The importance of measuring albedo at solar sites


From pv magazine 6/24

Although an accurate assessment of solar resources is key to ensuring the reliability of an energy yield assessment, most studies rely exclusively on satellite irradiation data. Solar developers rarely dedicate resources to installing a weather station to obtain ground-measured data before PV project construction, mainly because of the significant costs involved. Operating a weather station for a year costs between €40,000 ($43,000) and €60,000. A satellite dataset costs several hundred euros.

The development of bifacial modules has complicated the assessment of available solar resources. Irradiation arriving at the rear side of bifacial modules is mainly determined by albedo, which is the ratio between downward irradiation reaching the ground and the upwelling irradiation reflected by it. As with other data, such as global or diffuse irradiation, albedo can be obtained from satellite imagery. Leading data providers also offer this information. Albedo is more difficult to assess than downward irradiation, as it is influenced mainly by the nature of soil. Satellite data resolution is, at best, around 1 km² and the nature of soil, and hence albedo, can significantly vary over such a relatively small area. Albedo will also vary during a day, depending on factors such as the position of the sun, the season, and the weather.

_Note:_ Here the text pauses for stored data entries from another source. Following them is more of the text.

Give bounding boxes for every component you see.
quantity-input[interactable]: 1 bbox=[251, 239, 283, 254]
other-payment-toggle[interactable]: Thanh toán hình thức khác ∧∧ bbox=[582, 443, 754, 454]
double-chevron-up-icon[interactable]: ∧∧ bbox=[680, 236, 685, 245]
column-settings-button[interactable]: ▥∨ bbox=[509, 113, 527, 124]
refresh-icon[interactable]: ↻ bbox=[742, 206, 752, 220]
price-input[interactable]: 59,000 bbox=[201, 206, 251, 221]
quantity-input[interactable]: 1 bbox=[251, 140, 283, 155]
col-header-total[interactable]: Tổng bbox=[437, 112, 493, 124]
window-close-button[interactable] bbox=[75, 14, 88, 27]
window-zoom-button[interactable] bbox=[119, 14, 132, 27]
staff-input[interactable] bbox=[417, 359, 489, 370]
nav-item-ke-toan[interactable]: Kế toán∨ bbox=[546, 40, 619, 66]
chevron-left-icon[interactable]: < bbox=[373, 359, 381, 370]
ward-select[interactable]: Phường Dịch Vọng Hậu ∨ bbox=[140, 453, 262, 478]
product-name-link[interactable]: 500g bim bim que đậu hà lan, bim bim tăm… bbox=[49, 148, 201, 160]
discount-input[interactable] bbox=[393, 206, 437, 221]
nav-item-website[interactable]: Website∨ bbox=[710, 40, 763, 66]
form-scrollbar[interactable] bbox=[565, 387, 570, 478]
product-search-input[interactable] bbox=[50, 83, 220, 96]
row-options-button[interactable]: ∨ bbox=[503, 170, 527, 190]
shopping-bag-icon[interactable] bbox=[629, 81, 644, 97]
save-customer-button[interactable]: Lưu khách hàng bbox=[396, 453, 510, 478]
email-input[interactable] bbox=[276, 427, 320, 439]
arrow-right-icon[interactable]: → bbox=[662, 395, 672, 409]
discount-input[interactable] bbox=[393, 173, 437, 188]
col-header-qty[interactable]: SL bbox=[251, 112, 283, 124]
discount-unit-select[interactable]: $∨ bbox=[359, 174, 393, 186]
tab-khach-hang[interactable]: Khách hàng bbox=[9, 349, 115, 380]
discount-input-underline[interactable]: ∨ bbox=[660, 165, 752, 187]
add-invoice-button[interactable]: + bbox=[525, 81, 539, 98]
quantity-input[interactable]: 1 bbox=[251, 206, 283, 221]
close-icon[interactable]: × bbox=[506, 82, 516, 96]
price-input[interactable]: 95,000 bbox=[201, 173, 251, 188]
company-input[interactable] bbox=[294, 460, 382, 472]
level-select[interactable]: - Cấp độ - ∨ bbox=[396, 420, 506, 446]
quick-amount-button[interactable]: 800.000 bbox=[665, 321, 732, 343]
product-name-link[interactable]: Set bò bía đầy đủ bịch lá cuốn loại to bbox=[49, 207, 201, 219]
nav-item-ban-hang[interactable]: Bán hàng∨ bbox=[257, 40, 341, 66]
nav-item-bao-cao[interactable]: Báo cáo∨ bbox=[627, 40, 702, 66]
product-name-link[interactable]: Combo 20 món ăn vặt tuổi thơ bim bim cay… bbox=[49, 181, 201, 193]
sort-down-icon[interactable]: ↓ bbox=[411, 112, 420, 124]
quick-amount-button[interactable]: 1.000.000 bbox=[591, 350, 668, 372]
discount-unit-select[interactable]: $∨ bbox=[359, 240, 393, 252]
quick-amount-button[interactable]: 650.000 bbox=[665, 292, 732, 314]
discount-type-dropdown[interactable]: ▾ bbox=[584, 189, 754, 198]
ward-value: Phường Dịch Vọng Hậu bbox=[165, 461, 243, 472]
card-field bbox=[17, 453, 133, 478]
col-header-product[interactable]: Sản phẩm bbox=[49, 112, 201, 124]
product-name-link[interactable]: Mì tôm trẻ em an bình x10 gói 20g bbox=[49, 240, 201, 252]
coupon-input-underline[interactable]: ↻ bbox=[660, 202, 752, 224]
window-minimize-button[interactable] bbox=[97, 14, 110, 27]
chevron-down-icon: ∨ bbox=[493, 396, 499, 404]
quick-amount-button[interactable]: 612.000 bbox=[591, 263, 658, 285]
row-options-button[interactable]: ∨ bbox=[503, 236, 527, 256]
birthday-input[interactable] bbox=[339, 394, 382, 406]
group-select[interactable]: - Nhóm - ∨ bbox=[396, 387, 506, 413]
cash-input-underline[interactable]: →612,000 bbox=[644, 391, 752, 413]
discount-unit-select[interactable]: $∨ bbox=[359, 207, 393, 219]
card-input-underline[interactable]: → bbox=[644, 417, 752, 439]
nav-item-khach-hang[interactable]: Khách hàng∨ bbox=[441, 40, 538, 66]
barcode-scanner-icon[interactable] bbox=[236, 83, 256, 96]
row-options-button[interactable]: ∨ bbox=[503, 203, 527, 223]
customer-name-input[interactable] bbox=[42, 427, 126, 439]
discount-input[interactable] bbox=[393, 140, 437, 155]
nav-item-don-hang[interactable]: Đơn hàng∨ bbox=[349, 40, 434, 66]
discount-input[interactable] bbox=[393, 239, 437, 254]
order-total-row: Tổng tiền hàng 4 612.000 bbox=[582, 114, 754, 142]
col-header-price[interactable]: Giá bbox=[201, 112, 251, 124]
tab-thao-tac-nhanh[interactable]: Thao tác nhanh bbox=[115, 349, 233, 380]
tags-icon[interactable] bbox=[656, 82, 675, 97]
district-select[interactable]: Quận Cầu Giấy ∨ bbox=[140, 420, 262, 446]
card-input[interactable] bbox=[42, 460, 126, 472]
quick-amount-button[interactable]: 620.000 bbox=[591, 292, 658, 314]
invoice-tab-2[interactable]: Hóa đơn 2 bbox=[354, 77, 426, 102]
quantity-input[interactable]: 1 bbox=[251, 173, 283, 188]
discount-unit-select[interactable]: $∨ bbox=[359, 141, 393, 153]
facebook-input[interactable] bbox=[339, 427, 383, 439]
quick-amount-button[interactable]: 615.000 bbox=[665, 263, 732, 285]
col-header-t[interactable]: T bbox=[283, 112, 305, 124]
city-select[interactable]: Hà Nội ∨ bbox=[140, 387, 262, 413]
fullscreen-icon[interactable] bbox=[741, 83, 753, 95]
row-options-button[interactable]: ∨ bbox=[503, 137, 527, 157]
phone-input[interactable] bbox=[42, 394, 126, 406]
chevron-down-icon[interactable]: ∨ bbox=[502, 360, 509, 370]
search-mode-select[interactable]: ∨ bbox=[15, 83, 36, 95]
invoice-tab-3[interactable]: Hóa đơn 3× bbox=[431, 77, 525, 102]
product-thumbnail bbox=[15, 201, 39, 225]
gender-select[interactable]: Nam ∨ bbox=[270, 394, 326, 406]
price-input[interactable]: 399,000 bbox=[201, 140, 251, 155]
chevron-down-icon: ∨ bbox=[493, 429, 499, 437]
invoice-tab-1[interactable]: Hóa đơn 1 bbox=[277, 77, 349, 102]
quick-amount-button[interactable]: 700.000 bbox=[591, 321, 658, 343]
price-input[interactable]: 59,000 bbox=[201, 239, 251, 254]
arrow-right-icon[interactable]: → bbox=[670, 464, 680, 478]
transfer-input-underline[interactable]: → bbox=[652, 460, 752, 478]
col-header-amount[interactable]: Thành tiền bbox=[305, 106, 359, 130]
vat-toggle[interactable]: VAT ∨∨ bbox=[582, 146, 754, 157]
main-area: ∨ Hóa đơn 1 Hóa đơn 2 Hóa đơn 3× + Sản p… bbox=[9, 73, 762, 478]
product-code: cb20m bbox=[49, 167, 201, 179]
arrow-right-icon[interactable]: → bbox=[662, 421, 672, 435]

A slightly erroneous albedo value can easily cause a 0.5% impact in a yield assessment that could affect project valuations by significant amounts of money.

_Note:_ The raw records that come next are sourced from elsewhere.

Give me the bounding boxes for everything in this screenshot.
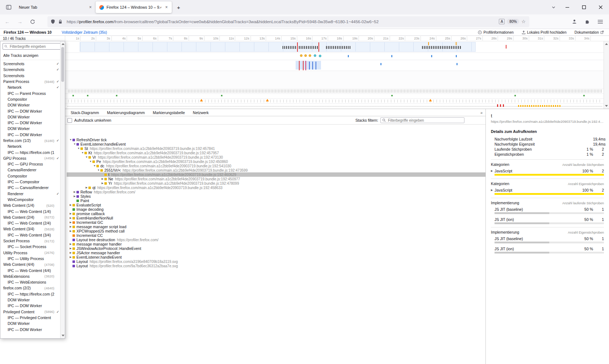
track-list-item[interactable]: DOM Worker bbox=[0, 126, 60, 131]
track-list-item[interactable]: IPC — Compositor bbox=[0, 179, 60, 185]
zoom-level-badge[interactable]: 80% bbox=[507, 19, 519, 24]
twisty-icon[interactable]: ▼ bbox=[69, 138, 72, 142]
twisty-icon[interactable]: ▶ bbox=[69, 216, 72, 220]
invert-stack-checkbox[interactable] bbox=[67, 118, 72, 123]
tab-overflow-icon[interactable]: » bbox=[480, 110, 483, 115]
track-list-item[interactable]: CanvasRenderer bbox=[0, 167, 60, 173]
browser-tab-new-tab[interactable]: Neuer Tab × bbox=[15, 1, 96, 13]
track-list-item[interactable]: Screenshots✓ bbox=[0, 67, 60, 72]
list-all-tabs-chevron-icon[interactable] bbox=[548, 2, 559, 13]
tab-close-icon[interactable]: × bbox=[87, 4, 93, 11]
track-list-item[interactable]: WinCompositor bbox=[0, 197, 60, 202]
call-tree-row[interactable]: ▶Reflowhttps://profiler.firefox.com/ bbox=[67, 190, 485, 194]
track-list-item[interactable]: IPC — Web Content (2/4) bbox=[0, 220, 60, 226]
call-tree-row[interactable]: Paint bbox=[67, 198, 485, 203]
track-list-item[interactable]: Web Content (4/4)(4708) bbox=[0, 262, 60, 267]
extensions-puzzle-icon[interactable] bbox=[582, 17, 592, 27]
account-icon[interactable] bbox=[569, 17, 579, 27]
call-tree-row[interactable]: Incremental CC bbox=[67, 233, 485, 238]
time-ruler[interactable]: 1s2s3s4s5s6s7s8s9s10s11s12s13s14s15s16s1… bbox=[65, 36, 603, 41]
twisty-icon[interactable]: ▼ bbox=[97, 168, 100, 172]
window-close-button[interactable] bbox=[592, 0, 609, 14]
menu-hamburger-icon[interactable] bbox=[595, 17, 605, 27]
call-tree-row[interactable]: ▼Sthttps://profiler.firefox.com/main.a1c… bbox=[67, 146, 485, 151]
twisty-icon[interactable]: ▶ bbox=[69, 246, 72, 251]
twisty-icon[interactable]: ▶ bbox=[69, 203, 72, 207]
track-list-item[interactable]: IPC — DOM Worker bbox=[0, 326, 60, 332]
call-tree-row[interactable]: ▶message manager script load bbox=[67, 225, 485, 229]
twisty-icon[interactable]: ▶ bbox=[69, 212, 72, 216]
back-button[interactable]: ← bbox=[2, 16, 13, 27]
call-tree-row[interactable]: ▶promise callback bbox=[67, 212, 485, 216]
track-list-item[interactable]: IPC — DOM Worker bbox=[0, 132, 60, 138]
track-list-item[interactable]: Web Content (1/4)(520) bbox=[0, 202, 60, 208]
profile-info-button[interactable]: Profilinformationen bbox=[478, 30, 513, 34]
twisty-icon[interactable]: ▼ bbox=[89, 159, 92, 164]
stack-filter-input[interactable] bbox=[387, 118, 463, 123]
track-list-item[interactable]: IPC — DOM Worker bbox=[0, 108, 60, 114]
track-list-item[interactable]: Parent Process(5948)✓ bbox=[0, 79, 60, 84]
track-list-item[interactable]: DOM Worker bbox=[0, 321, 60, 326]
track-panel-scrollbar[interactable] bbox=[60, 41, 65, 338]
scroll-down-arrow-icon[interactable] bbox=[605, 105, 608, 107]
scrollbar-thumb[interactable] bbox=[61, 47, 64, 82]
panel-tab[interactable]: Netzwerk bbox=[189, 109, 213, 116]
track-list-item[interactable]: IPC — Privileged Content bbox=[0, 315, 60, 321]
translate-icon[interactable]: A bbox=[499, 19, 505, 24]
call-tree-row[interactable]: ▶XPCWrappedJS method call bbox=[67, 229, 485, 233]
track-list-item[interactable]: IPC — DOM Worker bbox=[0, 303, 60, 309]
track-list-item[interactable]: Renderer✓ bbox=[0, 191, 60, 197]
twisty-icon[interactable]: ▶ bbox=[69, 251, 72, 255]
panel-tab[interactable]: Markierungsdiagramm bbox=[103, 109, 149, 116]
track-list-item[interactable]: Socket Process(9172) bbox=[0, 238, 60, 244]
call-tree-row[interactable]: ▼EventListener.handleEvent bbox=[67, 142, 485, 146]
lock-icon[interactable] bbox=[58, 19, 63, 24]
twisty-icon[interactable]: ▶ bbox=[73, 190, 76, 194]
call-tree-row[interactable]: Layout tree destructionhttps://profiler.… bbox=[67, 238, 485, 242]
forward-button[interactable]: → bbox=[14, 16, 25, 27]
track-list-item[interactable]: Network bbox=[0, 143, 60, 149]
track-list-item[interactable]: IPC — Socket Process bbox=[0, 244, 60, 250]
call-tree-row[interactable]: ▶qthttps://profiler.firefox.com/main.a1c… bbox=[67, 185, 485, 190]
track-list-item[interactable]: Compositor bbox=[0, 96, 60, 102]
call-tree-row[interactable]: ▼RefreshDriver tick bbox=[67, 138, 485, 142]
browser-tab-profiler[interactable]: Firefox 124 – Windows 10 – 9.4… × bbox=[96, 1, 172, 13]
call-tree-row[interactable]: ▶Incremental GC bbox=[67, 220, 485, 225]
call-tree-row[interactable]: ▶EventListener.handleEvent bbox=[67, 255, 485, 259]
call-tree-row[interactable]: ▼Pehttps://profiler.firefox.com/main.a1c… bbox=[67, 159, 485, 164]
show-all-tracks-button[interactable]: Alle Tracks anzeigen bbox=[0, 51, 65, 60]
tab-close-icon[interactable]: × bbox=[163, 4, 170, 11]
track-list-item[interactable]: DOM Worker bbox=[0, 102, 60, 108]
twisty-icon[interactable]: ▼ bbox=[85, 155, 88, 159]
track-list-item[interactable]: IPC — Web Content (1/4) bbox=[0, 208, 60, 214]
screenshots-track-strip[interactable] bbox=[80, 42, 476, 52]
window-minimize-button[interactable] bbox=[559, 0, 576, 14]
call-tree-row[interactable]: Layouthttps://profiler.firefox.com/a3196… bbox=[67, 259, 485, 264]
twisty-icon[interactable]: ▶ bbox=[69, 229, 72, 233]
call-tree-row[interactable]: ▼Vrhttps://profiler.firefox.com/main.a1c… bbox=[67, 155, 485, 159]
timeline-scrollbar[interactable] bbox=[604, 41, 609, 109]
call-tree-row[interactable]: ▶JSWindowActorProtocol::HandleEvent bbox=[67, 246, 485, 251]
call-tree-row[interactable]: ▶Styles bbox=[67, 194, 485, 198]
track-list-item[interactable]: IPC — Web Content (4/4) bbox=[0, 267, 60, 273]
full-range-link[interactable]: Vollständiger Zeitraum (35s) bbox=[62, 30, 107, 34]
twisty-icon[interactable]: ▶ bbox=[73, 194, 76, 198]
call-tree-row[interactable]: ▶EvaluateScript bbox=[67, 203, 485, 207]
track-list-item[interactable]: Utility Process(2676) bbox=[0, 250, 60, 256]
track-list-item[interactable]: DOM Worker bbox=[0, 297, 60, 303]
track-list-item[interactable]: GPU Process(4456)✓ bbox=[0, 155, 60, 161]
track-list-item[interactable]: Web Content (3/4)(5828) bbox=[0, 226, 60, 232]
call-tree-row[interactable]: ▶Nehttps://profiler.firefox.com/main.a1c… bbox=[67, 177, 485, 181]
documentation-link[interactable]: Dokumentation bbox=[575, 30, 604, 34]
track-list-item[interactable]: Screenshots✓ bbox=[0, 61, 60, 67]
call-tree-row[interactable]: ▶JSActor message handler bbox=[67, 251, 485, 255]
track-list-item[interactable]: IPC — Parent Process bbox=[0, 90, 60, 96]
twisty-icon[interactable]: ▶ bbox=[85, 185, 88, 190]
track-filter-input[interactable] bbox=[9, 44, 61, 49]
upload-profile-button[interactable]: Lokales Profil hochladen bbox=[522, 30, 567, 34]
expand-icon[interactable]: ▶ bbox=[491, 189, 495, 192]
reload-button[interactable] bbox=[27, 16, 38, 27]
call-tree-row[interactable]: Image decoding bbox=[67, 207, 485, 212]
shield-icon[interactable] bbox=[50, 19, 55, 24]
call-tree-row[interactable]: thttps://profiler.firefox.com/main.a1c2b… bbox=[67, 172, 485, 177]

These factors lead us to the conclusion that albedo should be measured. Nevertheless, the cost of a one-year campaign is still a “no-go” for most developers. Alternatively, some service providers propose short-term measurement campaigns where the albedo is measured on site for one or several days. This measurement is then used to calibrate satellite albedo data.

Short-term benefits

Since Everoze is often asked to use data corrected with short-term albedo measurements, we wanted to forge our own opinion on the benefits of such short-term measurements. We used publicly available, quality-checked weather station measurements, including global irradiation and albedo figures, and analyzed the effect of calibrating this data with short-term albedo measurements from one-day and seven-day campaigns.

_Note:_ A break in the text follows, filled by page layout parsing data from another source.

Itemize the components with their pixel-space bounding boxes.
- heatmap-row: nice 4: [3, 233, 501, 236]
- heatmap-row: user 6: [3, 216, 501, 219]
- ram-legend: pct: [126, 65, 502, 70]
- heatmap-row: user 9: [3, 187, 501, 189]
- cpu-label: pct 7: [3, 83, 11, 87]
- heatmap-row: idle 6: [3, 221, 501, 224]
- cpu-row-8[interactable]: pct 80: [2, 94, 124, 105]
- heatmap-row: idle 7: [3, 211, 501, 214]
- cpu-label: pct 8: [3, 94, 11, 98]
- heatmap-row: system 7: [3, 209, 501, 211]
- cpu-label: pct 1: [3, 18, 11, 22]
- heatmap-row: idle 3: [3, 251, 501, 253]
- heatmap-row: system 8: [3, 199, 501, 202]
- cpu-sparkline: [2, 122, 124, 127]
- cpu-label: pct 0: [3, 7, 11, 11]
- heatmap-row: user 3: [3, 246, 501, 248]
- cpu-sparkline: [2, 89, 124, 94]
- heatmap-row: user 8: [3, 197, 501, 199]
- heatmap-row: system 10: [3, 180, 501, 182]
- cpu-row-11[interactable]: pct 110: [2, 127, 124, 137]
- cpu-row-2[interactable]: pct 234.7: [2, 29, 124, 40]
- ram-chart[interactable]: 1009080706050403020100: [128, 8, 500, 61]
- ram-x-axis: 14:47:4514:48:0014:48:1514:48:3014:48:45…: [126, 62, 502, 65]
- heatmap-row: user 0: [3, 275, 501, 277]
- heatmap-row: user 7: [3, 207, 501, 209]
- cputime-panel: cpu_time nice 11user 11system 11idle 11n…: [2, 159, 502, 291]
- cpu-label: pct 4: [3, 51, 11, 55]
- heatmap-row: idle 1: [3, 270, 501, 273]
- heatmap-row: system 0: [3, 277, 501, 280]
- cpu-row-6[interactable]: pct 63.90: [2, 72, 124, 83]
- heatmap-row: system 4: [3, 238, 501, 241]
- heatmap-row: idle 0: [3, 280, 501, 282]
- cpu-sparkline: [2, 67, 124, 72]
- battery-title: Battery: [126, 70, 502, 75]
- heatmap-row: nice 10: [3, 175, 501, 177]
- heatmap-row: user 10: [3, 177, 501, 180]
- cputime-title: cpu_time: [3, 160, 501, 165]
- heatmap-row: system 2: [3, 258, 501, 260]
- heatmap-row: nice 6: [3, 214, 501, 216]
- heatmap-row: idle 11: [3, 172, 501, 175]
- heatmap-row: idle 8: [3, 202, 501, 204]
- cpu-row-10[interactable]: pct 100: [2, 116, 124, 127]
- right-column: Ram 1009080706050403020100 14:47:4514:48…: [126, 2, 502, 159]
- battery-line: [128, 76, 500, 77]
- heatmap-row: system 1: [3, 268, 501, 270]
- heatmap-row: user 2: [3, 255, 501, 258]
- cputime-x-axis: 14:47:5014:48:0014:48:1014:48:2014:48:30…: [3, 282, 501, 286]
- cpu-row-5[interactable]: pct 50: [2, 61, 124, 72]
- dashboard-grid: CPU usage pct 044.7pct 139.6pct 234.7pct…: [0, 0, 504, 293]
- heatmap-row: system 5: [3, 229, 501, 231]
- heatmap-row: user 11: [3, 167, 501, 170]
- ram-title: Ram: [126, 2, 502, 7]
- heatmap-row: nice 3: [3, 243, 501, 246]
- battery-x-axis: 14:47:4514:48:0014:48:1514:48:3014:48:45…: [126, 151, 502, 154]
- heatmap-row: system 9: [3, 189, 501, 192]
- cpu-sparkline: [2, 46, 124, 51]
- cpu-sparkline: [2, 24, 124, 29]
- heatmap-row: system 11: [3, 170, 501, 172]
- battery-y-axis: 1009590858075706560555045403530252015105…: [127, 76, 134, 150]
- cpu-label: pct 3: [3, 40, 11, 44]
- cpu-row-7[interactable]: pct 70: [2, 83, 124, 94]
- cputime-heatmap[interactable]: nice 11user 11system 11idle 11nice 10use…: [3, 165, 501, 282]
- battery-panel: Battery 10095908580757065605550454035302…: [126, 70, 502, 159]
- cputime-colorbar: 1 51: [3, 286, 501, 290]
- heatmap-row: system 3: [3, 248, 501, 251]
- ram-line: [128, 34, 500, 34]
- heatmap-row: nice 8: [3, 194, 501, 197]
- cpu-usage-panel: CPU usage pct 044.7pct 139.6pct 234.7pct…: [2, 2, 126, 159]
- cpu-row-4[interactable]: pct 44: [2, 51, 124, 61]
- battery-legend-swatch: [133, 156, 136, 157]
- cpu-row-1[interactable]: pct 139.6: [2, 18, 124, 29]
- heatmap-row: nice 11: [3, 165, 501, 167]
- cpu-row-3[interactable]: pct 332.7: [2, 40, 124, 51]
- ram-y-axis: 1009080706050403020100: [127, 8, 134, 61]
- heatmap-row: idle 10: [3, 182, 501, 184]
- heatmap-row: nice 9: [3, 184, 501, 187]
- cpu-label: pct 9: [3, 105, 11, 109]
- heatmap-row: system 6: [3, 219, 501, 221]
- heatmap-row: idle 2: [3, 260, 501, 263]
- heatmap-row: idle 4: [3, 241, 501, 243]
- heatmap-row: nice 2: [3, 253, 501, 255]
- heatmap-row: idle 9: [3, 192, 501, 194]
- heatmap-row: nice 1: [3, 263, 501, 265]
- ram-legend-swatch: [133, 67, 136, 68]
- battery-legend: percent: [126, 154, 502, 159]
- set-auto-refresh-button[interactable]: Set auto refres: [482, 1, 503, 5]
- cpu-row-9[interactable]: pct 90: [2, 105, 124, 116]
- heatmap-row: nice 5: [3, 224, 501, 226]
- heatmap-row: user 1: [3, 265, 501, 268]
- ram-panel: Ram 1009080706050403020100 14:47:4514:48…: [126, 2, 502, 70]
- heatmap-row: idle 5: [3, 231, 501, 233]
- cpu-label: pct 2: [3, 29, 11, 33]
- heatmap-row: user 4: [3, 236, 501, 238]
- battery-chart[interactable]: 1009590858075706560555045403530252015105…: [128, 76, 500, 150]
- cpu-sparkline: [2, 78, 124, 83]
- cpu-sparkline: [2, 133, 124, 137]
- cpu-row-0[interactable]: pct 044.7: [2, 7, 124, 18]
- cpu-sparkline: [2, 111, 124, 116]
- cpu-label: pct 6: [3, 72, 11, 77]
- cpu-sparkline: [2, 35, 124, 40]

We used data from the Surface Radiation Budget Network (SURFRAD) from seven sites in the United States. High-resolution data have been extracted for six years, from 2017 to 2022, and used to calculate a monthly reference albedo for each of those sites, averaged over the six years. For instance, the reference albedo for January was the average of all January albedo values from 2017 to 2022. We also downloaded satellite albedo data from the Prospect tool of solar irradiance data company SolarGIS for the seven locations.

Everoze applied several quality checks to the SURFRAD data, which led to the elimination of a negligible number of days over the six-year period. We then used the albedo of every single day as one-day campaigns and rolling seven-day periods as weekly campaigns, correcting all the satellite data based on these campaigns. Finally, with solar design tool PVsyst, we simulated a theoretical single-axis tracking, bifacial PV asset and ran yield scenarios featuring the six-year average SURFRAD albedo, raw satellite albedo, and satellite albedo.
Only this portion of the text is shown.